Coinbase Earnings Preview: Analysts See Strong Q3 but Split Over Long-Term Outlook
Wall Street expects Coinbase to beat Q3 estimates, but analysts remain divided on the company’s next phase of growth.
Coinbase (COIN) is set to release its third-quarter results on Thursday after the market close, with analysts broadly anticipating stronger revenue and earnings.
Consensus forecasts compiled by FactSet point to earnings per share (EPS) of $1.14 on $1.8 billion in revenue, compared to $0.28 EPS and $1.2 billion in the same quarter last year.
While there is broad agreement that Coinbase will benefit from rising trading volumes, USDC yields, and blockchain rewards, views diverge on profit margins and strategic upside tied to its Base network and Deribit acquisition.
JPMorgan’s Kenneth Worthington is the most bullish voice among major banks, upgrading Coinbase to Overweight and assigning a $404 price target for December 2026. Worthington argues a potential Base token could significantly increase shareholder value, estimating a $12 billion–$34 billion market cap with Coinbase retaining up to 40% — equivalent to $14–$42 per share in added equity value.
He also points to monetization opportunities through Coinbase One, noting that restricting USDC yield rewards to paying members could boost annual earnings by as much as $1 per share.
Barclays’ Benjamin Budish, maintaining an Equal Weight rating, expects a solid report but remains cautious. He predicts adjusted EBITDA 6% above consensus, driven by strong retail trading and higher USDC-related interest income. Budish projects $1.05 billion in transaction revenue and $771 million in subscriptions and services, both exceeding Street expectations. However, he trimmed his price target to $361 from $365, citing broader market valuation pressure.
Compass Point’s Ed Engel takes a more skeptical stance, reiterating a Sell rating. Engel expects modest earnings upside but warns that growth in lower-margin subscription and staking revenues could compress profitability. He also sees limited benefits from Coinbase’s Deribit acquisition, given intensifying competition from regulated U.S. exchanges such as CBOE.

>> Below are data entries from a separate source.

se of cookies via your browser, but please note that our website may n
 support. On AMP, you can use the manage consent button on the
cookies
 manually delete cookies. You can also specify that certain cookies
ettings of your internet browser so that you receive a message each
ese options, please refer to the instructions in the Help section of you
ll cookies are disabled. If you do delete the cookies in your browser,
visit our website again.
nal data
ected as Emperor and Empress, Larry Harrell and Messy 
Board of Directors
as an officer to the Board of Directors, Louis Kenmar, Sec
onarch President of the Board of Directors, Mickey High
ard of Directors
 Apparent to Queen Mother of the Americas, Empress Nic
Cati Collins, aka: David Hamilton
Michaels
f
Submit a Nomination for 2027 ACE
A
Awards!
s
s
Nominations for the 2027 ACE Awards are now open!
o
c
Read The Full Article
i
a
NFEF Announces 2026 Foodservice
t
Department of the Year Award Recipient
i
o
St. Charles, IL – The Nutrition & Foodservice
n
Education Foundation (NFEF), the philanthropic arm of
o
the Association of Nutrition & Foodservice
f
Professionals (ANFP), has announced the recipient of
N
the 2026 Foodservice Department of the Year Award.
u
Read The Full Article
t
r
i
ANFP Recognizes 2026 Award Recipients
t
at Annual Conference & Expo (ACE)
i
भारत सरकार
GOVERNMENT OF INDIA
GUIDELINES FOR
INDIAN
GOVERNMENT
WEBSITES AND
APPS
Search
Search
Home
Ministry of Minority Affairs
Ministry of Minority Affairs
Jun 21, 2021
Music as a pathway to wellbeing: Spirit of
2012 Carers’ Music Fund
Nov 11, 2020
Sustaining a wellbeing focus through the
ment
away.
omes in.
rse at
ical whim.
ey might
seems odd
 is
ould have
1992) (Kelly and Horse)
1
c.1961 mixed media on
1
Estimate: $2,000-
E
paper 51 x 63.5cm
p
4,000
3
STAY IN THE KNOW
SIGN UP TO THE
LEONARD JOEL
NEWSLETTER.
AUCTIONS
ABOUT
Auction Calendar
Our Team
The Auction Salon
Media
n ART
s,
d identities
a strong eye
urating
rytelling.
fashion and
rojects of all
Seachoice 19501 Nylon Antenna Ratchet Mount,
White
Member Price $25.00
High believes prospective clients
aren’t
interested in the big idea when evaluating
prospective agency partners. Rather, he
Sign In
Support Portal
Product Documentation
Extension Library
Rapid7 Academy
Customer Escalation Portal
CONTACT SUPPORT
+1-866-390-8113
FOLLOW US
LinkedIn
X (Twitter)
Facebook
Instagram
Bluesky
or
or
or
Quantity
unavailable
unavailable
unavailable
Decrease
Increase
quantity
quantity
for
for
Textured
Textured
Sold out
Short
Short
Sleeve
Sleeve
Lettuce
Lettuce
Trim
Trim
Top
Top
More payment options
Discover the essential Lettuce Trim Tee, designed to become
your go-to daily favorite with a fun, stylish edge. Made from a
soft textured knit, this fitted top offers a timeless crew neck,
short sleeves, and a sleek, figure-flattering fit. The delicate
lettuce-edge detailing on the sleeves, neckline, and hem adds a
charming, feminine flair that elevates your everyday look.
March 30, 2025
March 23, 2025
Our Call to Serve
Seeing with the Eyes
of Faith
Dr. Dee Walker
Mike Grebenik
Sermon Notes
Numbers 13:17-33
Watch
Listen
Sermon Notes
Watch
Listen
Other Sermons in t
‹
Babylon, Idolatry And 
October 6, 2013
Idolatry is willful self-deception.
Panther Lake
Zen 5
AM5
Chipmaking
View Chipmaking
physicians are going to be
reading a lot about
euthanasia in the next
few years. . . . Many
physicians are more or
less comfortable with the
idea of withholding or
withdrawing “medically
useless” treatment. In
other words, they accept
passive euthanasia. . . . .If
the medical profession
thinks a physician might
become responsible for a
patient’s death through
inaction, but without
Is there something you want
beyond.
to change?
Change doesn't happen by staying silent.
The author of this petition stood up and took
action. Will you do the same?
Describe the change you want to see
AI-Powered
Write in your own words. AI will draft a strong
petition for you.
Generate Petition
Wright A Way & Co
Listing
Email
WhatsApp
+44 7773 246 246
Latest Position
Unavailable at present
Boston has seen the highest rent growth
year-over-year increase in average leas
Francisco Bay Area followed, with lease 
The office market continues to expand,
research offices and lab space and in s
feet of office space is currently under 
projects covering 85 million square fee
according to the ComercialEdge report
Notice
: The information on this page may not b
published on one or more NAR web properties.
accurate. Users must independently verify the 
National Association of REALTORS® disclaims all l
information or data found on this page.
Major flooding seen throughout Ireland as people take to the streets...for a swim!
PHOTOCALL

Unlike Worthington, Engel made no mention of the Base token, signaling less confidence in its long-term impact.
Despite differing views, all three analysts agree that USDC has become a crucial earnings driver. Coinbase’s partnership with Circle (CRCL) continues to bolster revenue from stablecoin balances, though analysts debate how much the exchange can retain as it adjusts reward structures and expands its premium tiers.
As Coinbase deepens its focus on subscriptions, infrastructure, and derivatives, Thursday’s earnings call will test not just near-term performance but also the competing narratives shaping its future valuation.